Tokoh masyarakat Kabupaten Lingga, Muhammad Ishak meminta materi usulan revisi Rencana Tata Ruang Wilayah (RTRW) Kabupaten Lingga 2011 – 2031, hendaknya merupakan hasil dari evaluasi secara komfrehensif, terhadap progress dan permasalahan pemanfaatan ruang, baik struktur ruang maupun pola ruang, selama 10 tahun sejak Perda RTRW Kabupaten Lingga tahun 2013 di sahkan.
“RTRW Kabupaten Lingga 2011 – 2031 pastilah ada plus minusnya, karena waktu itu disusun belum banyak didukung dengan hasil-hasil kajian, lebih banyak baru disesuaikan dengan kondisi exisiting, pernah berkembang potensi dan harapan,” kata M Ishak yang merupakan mantan Ketua Lembaga Adat Melayu (LAM) Kepri, Kabupaten Lingga.
Pria yang juga pernah menjabat Kepala Dinas Kebudayaan Kabupaten Lingga ini mengatakan, karena itu bila saat ini jika masih ada yang belum sesuai atau tidak dapat dilaksanakan dan kurang tepat serta tidak dapat dilaksanakan, sesuai pola dengan dinamika seperti adanya pemekaran kecamatan dan lainnya.
Atau ada aturan yang lebih tinggi, lanjut Ishak, untuk dipedomani sehingga RTRW Kabupaten Lingga, memang harus diusulkan untuk Peninjauan Kembali (PK), atau revisi yang semestinya PK harus dilakukan setiap 5 tahun sekali.
Baca Juga : Pesepakbola Timnas Asal Lingga Toreh Prestasi di Kancah Internasional, Ishak Mengaku Bangga
“Misalnya untuk salah satu kawasan strategis kabupaten, yaitu industri perikanan Tajur Biru yang pada saat penyusunan waktu itu OPD teknis mengusulkan, mungkin hanya didasarkan pada kondisi exisiting saat itu, dimana di lokasi tersebut ada kapal-kapal yang siap menampung untuk membantu kelancaran pemasaran atau ekpor hasil perikanan,” terang Ishak.
Mantan Camat Lingga ini melanjutkan, tapi belum memperhatikan daya dukungnya seperti, penyediaan air bersih, listrik, termasuk juga lingkungan kawasan pulau tersebut. semua faktor harus dievaluasi dan dikaji, bila belum tepat barangkali perlu di kaji di kawasan-kawasan yang mana lagi atau lokasi yang lain.
“Selain itu juga, karena kewenangan kabupaten di perikanan laut sangat terbatas, saya berpendapat lebih baik kawasan strategis perikanan kabupaten diusulkan menjadi kawasan strategis provinsi,” ungkapnya.
Misalnya lagi di pola ruang lain juga, lanjut Ishak, seperti pulau Buaya yang saat ini sudah termasuk wilayah Kecamatan Bakung Serumpun, awalnya oleh OPD teknis, saat penyusunan mengusulkan sebagai kawasan peternakan, lalu berubah menjadi perkebunan sesuai RTRW.
“Tetapi dalam perkembangannya ketika ada pihak swasta melakukan survey untuk rencana invest tanaman perkebunan, ternyata tidak cocok. karena itu pulau Buaya harus dikaji, potensi dan cocoknya untuk apa,” kata Ishak.
Begitu juga di kawasan Damnah yang mana di RTRW 2011 – 2013 menjadi kawasan strategis kabupaten, lebih baik diusulkan menjadi kawasan strategis provinsi.

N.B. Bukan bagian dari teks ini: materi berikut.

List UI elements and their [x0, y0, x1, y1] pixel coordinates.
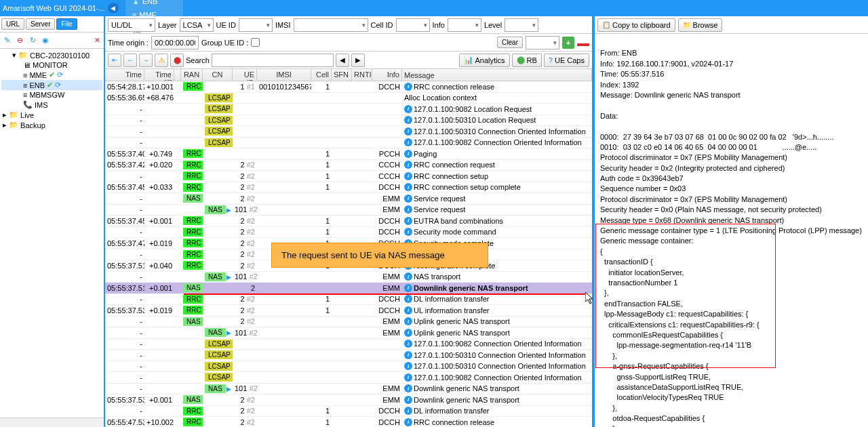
clear-button[interactable]: Clear [497, 37, 523, 48]
detail-header: From: ENB Info: 192.168.100.17:9001, v20… [600, 49, 741, 119]
filter-row-1: UL/DL Layer LCSA UE ID IMSI Cell ID Info… [105, 16, 592, 34]
warn-icon[interactable]: ⚠ [155, 54, 168, 67]
log-row[interactable]: -RRC▶2 #21DCCHi DL information transfer [105, 294, 592, 306]
close-icon[interactable]: ✕ [92, 35, 102, 46]
url-button[interactable]: URL [1, 18, 24, 30]
log-toolbar: ⇤ ← → ⚠ ⬤ Search ◀ ▶ 📊Analytics ⬤RB ?UE … [105, 52, 592, 69]
log-row[interactable]: -LCSAP▶i 127.0.1.100:9082 Connection Ori… [105, 339, 592, 350]
stop-icon[interactable]: ⊖ [14, 35, 25, 46]
level-label: Level [484, 21, 502, 29]
server-button[interactable]: Server [26, 18, 55, 30]
highlight-underline [184, 293, 587, 295]
tree-node-enb[interactable]: ≡ ENB ✔ ⟳ [1, 80, 102, 90]
right-toolbar: 📋 Copy to clipboard 📁 Browse [595, 16, 868, 34]
tree-node-ims[interactable]: 📞 IMS [1, 100, 102, 110]
file-button[interactable]: File [56, 18, 77, 30]
error-icon[interactable]: ⬤ [170, 54, 184, 67]
rb-button[interactable]: ⬤RB [512, 54, 542, 67]
log-row[interactable]: -LCSAP▶i 127.0.1.100:50310 Connection Or… [105, 126, 592, 138]
time-origin-label: Time origin : [108, 39, 149, 47]
analytics-button[interactable]: 📊Analytics [459, 54, 510, 67]
layer-label: Layer [158, 21, 177, 29]
log-row[interactable]: 05:55:37.535+0.019RRC▶2 #21DCCHi UL info… [105, 305, 592, 317]
group-ueid-label: Group UE ID : [201, 39, 248, 47]
log-row[interactable]: 05:55:37.456+0.001RRC▶2 #21DCCHi EUTRA b… [105, 216, 592, 227]
info-combo[interactable] [448, 18, 481, 32]
tree-node-mbmsgw[interactable]: ≡ MBMSGW [1, 90, 102, 100]
scrollbar-horizontal[interactable] [0, 418, 104, 427]
uecaps-button[interactable]: ?UE Caps [544, 54, 589, 67]
nav-prev[interactable]: ← [123, 54, 137, 67]
log-row[interactable]: -NAS▶101 #2EMMi Uplink generic NAS trans… [105, 327, 592, 339]
log-row[interactable]: 05:55:37.402+0.749RRC▶1PCCHi Paging [105, 148, 592, 160]
collapse-icon[interactable]: ◀ [108, 3, 119, 14]
ueid-combo[interactable] [239, 18, 273, 32]
group-ueid-checkbox[interactable] [251, 38, 260, 47]
remove-button[interactable] [577, 43, 589, 46]
clear-combo[interactable] [526, 36, 559, 49]
right-panel: 📋 Copy to clipboard 📁 Browse From: ENB I… [593, 16, 868, 427]
log-row[interactable]: -NAS▶101 #2EMMi Downlink generic NAS tra… [105, 384, 592, 395]
log-row[interactable]: 05:55:37.422+0.020RRC▶2 #21CCCHi RRC con… [105, 160, 592, 171]
tree-node-mme[interactable]: ≡ MME ✔ ⟳ [1, 70, 102, 80]
log-header: Time Time diff RAN CN UE ID IMSI Cell SF… [105, 69, 592, 81]
tree-view: ▾ 📁 CBC-2023010100 🖥 MONITOR≡ MME ✔ ⟳≡ E… [0, 49, 104, 418]
log-body[interactable]: 05:54:28.177+10.001RRC▶1 #10010101234567… [105, 81, 592, 427]
top-tab-enb[interactable]: ▲ENB [125, 0, 183, 8]
log-row[interactable]: -NAS▶101 #2EMMi Service request [105, 205, 592, 216]
time-origin-input[interactable] [151, 36, 199, 49]
log-row[interactable]: -NAS▶101 #2EMMi NAS transport [105, 272, 592, 283]
tree-folder-live[interactable]: ▸ 📁 Live [1, 110, 102, 120]
refresh-icon[interactable]: ↻ [27, 35, 38, 46]
log-row[interactable]: 05:55:36.653+68.476LCSAP▶Alloc Location … [105, 93, 592, 104]
tree-folder-backup[interactable]: ▸ 📁 Backup [1, 120, 102, 130]
tree-node-monitor[interactable]: 🖥 MONITOR [1, 60, 102, 70]
log-row[interactable]: -LCSAP▶i 127.0.1.100:9082 Location Reque… [105, 104, 592, 115]
log-row[interactable]: -RRC▶2 #21DCCHi Security mode command [105, 227, 592, 239]
ueid-label: UE ID [216, 21, 236, 29]
imsi-label: IMSI [275, 21, 291, 29]
left-panel: URL Server File ✎ ⊖ ↻ ◉ ✕ ▾ 📁 CBC-202301… [0, 16, 105, 427]
nav-next[interactable]: → [139, 54, 153, 67]
log-row[interactable]: -LCSAP▶i 127.0.1.100:9082 Connection Ori… [105, 138, 592, 149]
log-row[interactable]: 05:55:37.516+0.001NAS▶2EMMi Downlink gen… [105, 283, 592, 294]
info-label: Info [433, 21, 445, 29]
globe-icon[interactable]: ◉ [40, 35, 51, 46]
log-row[interactable]: 05:55:47.538+10.002RRC▶2 #21DCCHi RRC co… [105, 417, 592, 427]
log-row[interactable]: -RRC▶2 #21CCCHi RRC connection setup [105, 171, 592, 182]
log-row[interactable]: -LCSAP▶i 127.0.1.100:50310 Connection Or… [105, 361, 592, 373]
cellid-label: Cell ID [371, 21, 393, 29]
detail-hex: 0000: 27 39 64 3e b7 03 07 68 01 00 0c 9… [600, 133, 833, 151]
nav-first[interactable]: ⇤ [108, 54, 121, 67]
search-label: Search [186, 56, 210, 64]
imsi-combo[interactable] [294, 18, 368, 32]
layer-combo[interactable]: LCSA [180, 18, 214, 32]
title-bar: Amarisoft Web GUI 2024-01-... ◀ ≡Logs: 2… [0, 0, 868, 16]
log-row[interactable]: -LCSAP▶i 127.0.1.100:9082 Connection Ori… [105, 372, 592, 384]
left-toolbar: URL Server File [0, 16, 104, 33]
highlight-box [595, 224, 776, 368]
wand-icon[interactable]: ✎ [1, 35, 12, 46]
cellid-combo[interactable] [396, 18, 430, 32]
add-button[interactable]: + [562, 37, 574, 49]
log-row[interactable]: -NAS▶2 #2EMMi Uplink generic NAS transpo… [105, 317, 592, 328]
app-title: Amarisoft Web GUI 2024-01-... [3, 4, 105, 12]
copy-button[interactable]: 📋 Copy to clipboard [597, 18, 675, 32]
search-prev[interactable]: ◀ [336, 54, 349, 67]
tree-root[interactable]: ▾ 📁 CBC-2023010100 [1, 50, 102, 60]
log-row[interactable]: -LCSAP▶i 127.0.1.100:50310 Connection Or… [105, 350, 592, 361]
search-input[interactable] [212, 54, 334, 67]
log-row[interactable]: 05:55:37.455+0.033RRC▶2 #21DCCHi RRC con… [105, 182, 592, 194]
uldl-combo[interactable]: UL/DL [108, 18, 155, 32]
browse-button[interactable]: 📁 Browse [678, 18, 723, 32]
log-row[interactable]: 05:55:37.536+0.001NAS▶2 #2EMMi Downlink … [105, 394, 592, 406]
log-row[interactable]: -RRC▶2 #21DCCHi DL information transfer [105, 406, 592, 418]
log-row[interactable]: -LCSAP▶i 127.0.1.100:50310 Location Requ… [105, 115, 592, 127]
filter-row-2: Time origin : Group UE ID : Clear + [105, 34, 592, 52]
detail-body[interactable]: From: ENB Info: 192.168.100.17:9001, v20… [595, 34, 868, 427]
log-row[interactable]: 05:54:28.177+10.001RRC▶1 #10010101234567… [105, 81, 592, 93]
search-next[interactable]: ▶ [351, 54, 365, 67]
annotation-callout: The request sent to UE via NAS message [271, 243, 488, 268]
level-combo[interactable] [505, 18, 538, 32]
log-row[interactable]: -NAS▶2 #2EMMi Service request [105, 193, 592, 205]
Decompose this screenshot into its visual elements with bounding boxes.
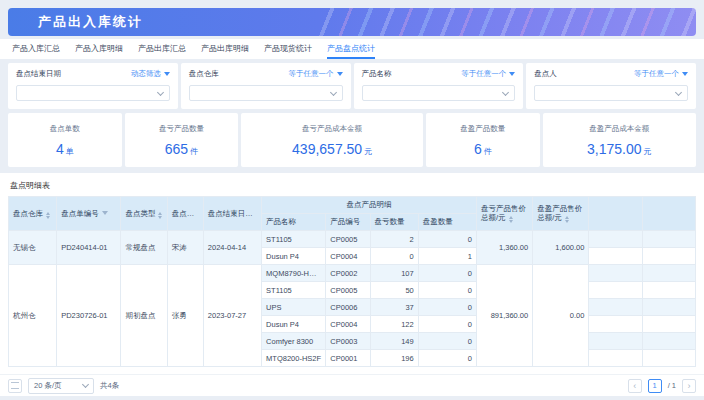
col-loss-amount[interactable]: 盘亏产品售价总额/元 bbox=[476, 197, 532, 231]
cell-loss-qty: 37 bbox=[370, 299, 418, 316]
cell-product-name: MQM8790-HS2R bbox=[262, 265, 326, 282]
cell-empty bbox=[589, 248, 642, 265]
card-label: 盘点单数 bbox=[50, 124, 80, 134]
prev-page-button[interactable]: ‹ bbox=[628, 379, 642, 393]
card-label: 盘盈产品成本金额 bbox=[589, 124, 649, 134]
filter-bar: 盘点结束日期 动态筛选 盘点仓库 等于任意一个 产品名称 等于任意一个 bbox=[8, 63, 696, 109]
banner-decoration bbox=[317, 8, 696, 36]
cell-loss-qty: 2 bbox=[370, 231, 418, 248]
view-options-icon[interactable] bbox=[8, 379, 22, 393]
cell-empty bbox=[589, 350, 642, 367]
col-product-code[interactable]: 产品编号 bbox=[326, 214, 370, 231]
col-loss-qty[interactable]: 盘亏数量 bbox=[370, 214, 418, 231]
tab-stocktaking-statistics[interactable]: 产品盘点统计 bbox=[327, 39, 375, 59]
cell-product-code: CP0002 bbox=[326, 265, 370, 282]
card-gain-amount: 盘盈产品成本金额 3,175.00元 bbox=[543, 113, 696, 167]
table-title: 盘点明细表 bbox=[10, 180, 696, 191]
cell-type: 常规盘点 bbox=[121, 231, 167, 265]
card-value: 439,657.50元 bbox=[292, 141, 372, 157]
col-end-date[interactable]: 盘点结束日期 bbox=[203, 197, 261, 231]
cell-end-date: 2023-07-27 bbox=[203, 265, 261, 367]
col-person[interactable]: 盘点人 bbox=[167, 197, 203, 231]
summary-cards: 盘点单数 4单 盘亏产品数量 665件 盘亏产品成本金额 439,657.50元… bbox=[8, 113, 696, 167]
cell-product-name: ST1105 bbox=[262, 231, 326, 248]
cell-empty bbox=[589, 299, 642, 316]
table-header: 盘点仓库 盘点单编号 盘点类型 盘点人 盘点结束日期 盘点产品明细 盘亏产品售价… bbox=[9, 197, 696, 231]
cell-product-name: MTQ8200-HS2F bbox=[262, 350, 326, 367]
table-row[interactable]: 杭州仓PD230726-01期初盘点张勇2023-07-27MQM8790-HS… bbox=[9, 265, 696, 282]
cell-person: 宋涛 bbox=[167, 231, 203, 265]
cell-gain-qty: 1 bbox=[418, 248, 476, 265]
filter-value-select[interactable] bbox=[362, 85, 516, 101]
cell-empty bbox=[642, 248, 695, 265]
col-group-product-detail: 盘点产品明细 bbox=[262, 197, 477, 214]
cell-loss-qty: 0 bbox=[370, 248, 418, 265]
filter-operator-dropdown[interactable]: 等于任意一个 bbox=[289, 69, 343, 79]
card-value: 6件 bbox=[474, 141, 492, 157]
tab-outbound-detail[interactable]: 产品出库明细 bbox=[201, 39, 249, 59]
table-body: 无锡仓PD240414-01常规盘点宋涛2024-04-14ST1105CP00… bbox=[9, 231, 696, 367]
filter-label: 盘点人 bbox=[534, 69, 557, 79]
cell-product-code: CP0004 bbox=[326, 316, 370, 333]
card-value: 3,175.00元 bbox=[587, 141, 652, 157]
cell-gain-total: 1,600.00 bbox=[533, 231, 589, 265]
filter-value-select[interactable] bbox=[189, 85, 343, 101]
cell-empty bbox=[642, 299, 695, 316]
chevron-down-icon bbox=[157, 88, 164, 95]
filter-value-select[interactable] bbox=[534, 85, 688, 101]
filter-operator-dropdown[interactable]: 等于任意一个 bbox=[634, 69, 688, 79]
filter-value-select[interactable] bbox=[16, 85, 170, 101]
filter-operator-dropdown[interactable]: 动态筛选 bbox=[131, 69, 170, 79]
filter-product-name: 产品名称 等于任意一个 bbox=[354, 63, 524, 109]
col-warehouse[interactable]: 盘点仓库 bbox=[9, 197, 57, 231]
tab-bar: 产品入库汇总 产品入库明细 产品出库汇总 产品出库明细 产品现货统计 产品盘点统… bbox=[0, 39, 704, 59]
next-page-button[interactable]: › bbox=[682, 379, 696, 393]
sort-icon bbox=[46, 212, 50, 219]
cell-product-name: Comfyer 8300 bbox=[262, 333, 326, 350]
card-label: 盘亏产品数量 bbox=[159, 124, 204, 134]
card-gain-quantity: 盘盈产品数量 6件 bbox=[426, 113, 540, 167]
cell-empty bbox=[589, 316, 642, 333]
cell-end-date: 2024-04-14 bbox=[203, 231, 261, 265]
tab-stock-statistics[interactable]: 产品现货统计 bbox=[264, 39, 312, 59]
chevron-down-icon bbox=[329, 88, 336, 95]
cell-product-code: CP0006 bbox=[326, 299, 370, 316]
tab-inbound-summary[interactable]: 产品入库汇总 bbox=[12, 39, 60, 59]
filter-caret-icon bbox=[102, 211, 108, 215]
cell-gain-total: 0.00 bbox=[533, 265, 589, 367]
cell-gain-qty: 0 bbox=[418, 282, 476, 299]
sort-icon bbox=[256, 212, 260, 219]
col-empty-1 bbox=[589, 197, 642, 231]
cell-loss-total: 891,360.00 bbox=[476, 265, 532, 367]
sort-icon bbox=[197, 212, 201, 219]
col-product-name[interactable]: 产品名称 bbox=[262, 214, 326, 231]
tab-outbound-summary[interactable]: 产品出库汇总 bbox=[138, 39, 186, 59]
col-empty-2 bbox=[642, 197, 695, 231]
card-value: 665件 bbox=[165, 141, 198, 157]
col-type[interactable]: 盘点类型 bbox=[121, 197, 167, 231]
page-size-select[interactable]: 20 条/页 bbox=[28, 378, 94, 394]
col-order-no[interactable]: 盘点单编号 bbox=[57, 197, 121, 231]
cell-product-name: Dusun P4 bbox=[262, 316, 326, 333]
col-gain-amount[interactable]: 盘盈产品售价总额/元 bbox=[533, 197, 589, 231]
filter-warehouse: 盘点仓库 等于任意一个 bbox=[181, 63, 351, 109]
sort-icon bbox=[158, 212, 162, 219]
card-label: 盘亏产品成本金额 bbox=[302, 124, 362, 134]
filter-operator-dropdown[interactable]: 等于任意一个 bbox=[461, 69, 515, 79]
cell-product-code: CP0001 bbox=[326, 350, 370, 367]
table-row[interactable]: 无锡仓PD240414-01常规盘点宋涛2024-04-14ST1105CP00… bbox=[9, 231, 696, 248]
cell-empty bbox=[642, 316, 695, 333]
filter-label: 盘点仓库 bbox=[189, 69, 219, 79]
chevron-down-icon bbox=[502, 88, 509, 95]
caret-down-icon bbox=[682, 72, 688, 76]
col-gain-qty[interactable]: 盘盈数量 bbox=[418, 214, 476, 231]
cell-empty bbox=[589, 333, 642, 350]
cell-order-no: PD230726-01 bbox=[57, 265, 121, 367]
cell-product-code: CP0005 bbox=[326, 282, 370, 299]
tab-inbound-detail[interactable]: 产品入库明细 bbox=[75, 39, 123, 59]
page-title: 产品出入库统计 bbox=[8, 13, 143, 31]
cell-loss-total: 1,360.00 bbox=[476, 231, 532, 265]
detail-table-panel: 盘点明细表 盘点仓库 盘点单编号 盘点类型 盘点人 盘点结束日期 盘点产品明细 … bbox=[0, 173, 704, 396]
cell-loss-qty: 196 bbox=[370, 350, 418, 367]
cell-type: 期初盘点 bbox=[121, 265, 167, 367]
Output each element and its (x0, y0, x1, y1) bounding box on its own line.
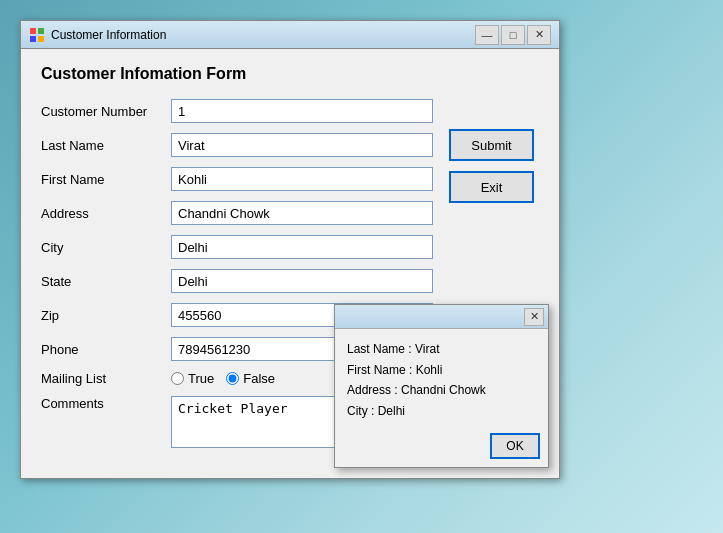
state-label: State (41, 274, 171, 289)
form-title: Customer Infomation Form (41, 65, 539, 83)
title-bar: Customer Information — □ ✕ (21, 21, 559, 49)
customer-number-label: Customer Number (41, 104, 171, 119)
mailing-true-radio[interactable] (171, 372, 184, 385)
city-label: City (41, 240, 171, 255)
first-name-label: First Name (41, 172, 171, 187)
customer-number-input[interactable] (171, 99, 433, 123)
mailing-false-option[interactable]: False (226, 371, 275, 386)
popup-city: City : Delhi (347, 401, 536, 421)
first-name-input[interactable] (171, 167, 433, 191)
popup-content: Last Name : Virat First Name : Kohli Add… (335, 329, 548, 429)
popup-last-name: Last Name : Virat (347, 339, 536, 359)
popup-address: Address : Chandni Chowk (347, 380, 536, 400)
window-controls: — □ ✕ (475, 25, 551, 45)
state-row: State (41, 269, 433, 293)
first-name-row: First Name (41, 167, 433, 191)
last-name-label: Last Name (41, 138, 171, 153)
popup-footer: OK (335, 429, 548, 467)
svg-rect-0 (30, 28, 36, 34)
popup-close-button[interactable]: ✕ (524, 308, 544, 326)
maximize-button[interactable]: □ (501, 25, 525, 45)
mailing-true-option[interactable]: True (171, 371, 214, 386)
zip-label: Zip (41, 308, 171, 323)
minimize-button[interactable]: — (475, 25, 499, 45)
last-name-row: Last Name (41, 133, 433, 157)
popup-info: Last Name : Virat First Name : Kohli Add… (347, 339, 536, 421)
submit-button[interactable]: Submit (449, 129, 534, 161)
popup-title-bar: ✕ (335, 305, 548, 329)
comments-label: Comments (41, 396, 171, 411)
mailing-list-label: Mailing List (41, 371, 171, 386)
close-button[interactable]: ✕ (527, 25, 551, 45)
svg-rect-3 (38, 36, 44, 42)
mailing-list-radio-group: True False (171, 371, 275, 386)
address-input[interactable] (171, 201, 433, 225)
svg-rect-1 (38, 28, 44, 34)
popup-dialog: ✕ Last Name : Virat First Name : Kohli A… (334, 304, 549, 468)
ok-button[interactable]: OK (490, 433, 540, 459)
window-icon (29, 27, 45, 43)
city-row: City (41, 235, 433, 259)
svg-rect-2 (30, 36, 36, 42)
state-input[interactable] (171, 269, 433, 293)
window-title: Customer Information (51, 28, 475, 42)
mailing-false-radio[interactable] (226, 372, 239, 385)
popup-first-name: First Name : Kohli (347, 360, 536, 380)
last-name-input[interactable] (171, 133, 433, 157)
address-row: Address (41, 201, 433, 225)
exit-button[interactable]: Exit (449, 171, 534, 203)
main-window: Customer Information — □ ✕ Customer Info… (20, 20, 560, 479)
address-label: Address (41, 206, 171, 221)
phone-label: Phone (41, 342, 171, 357)
mailing-true-label: True (188, 371, 214, 386)
customer-number-row: Customer Number (41, 99, 433, 123)
mailing-false-label: False (243, 371, 275, 386)
city-input[interactable] (171, 235, 433, 259)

Alasannya, pertama bangunan-bangunan yang telah ada seperti Replika Istana Damnah, Moseum Linggam Cahaya, kantor dinas kebudayaan (ex Mosium Mini Linggam Cahaya), bangunan sekretaris LAM Kepri Kabupaten Lingga dan jalan umumnya, dibangun oleh provinsi, baik Provinsi Riau waktu itu, maupun Provinsi Kepulauan Riau.
“Kedua, Pemkab Lingga juga selama 10 tahun dikarenakan dengan kondisi APBD nya masih belum memadai dan terbatas, belum juga dapat berbuat banyak di kawasan tersebut, kecuali baru dapat membebaskan beberapa lahan dan membuka jalan,” papar Ishak.
Ditambahkan Ishak, yang ketiga dikawasan tersebut ada beberapa situs seperti, Istana Damnah, Bilik 44, Istana Kota Batu, dan Bilik 44 yang honor juru peliharanya dibiayai dari APBN dan APBD Provinsi, dan yang keempat sudah ada kajian dan perencanaanya tentang kawasan Damnah tersebut, sebagai kawasan Kota Pusaka yang diharapkan program aksinya lebih banyak dibiayai melalui APBN dari Kementerian dengan tetap harus ada sharing APBD Provinsi.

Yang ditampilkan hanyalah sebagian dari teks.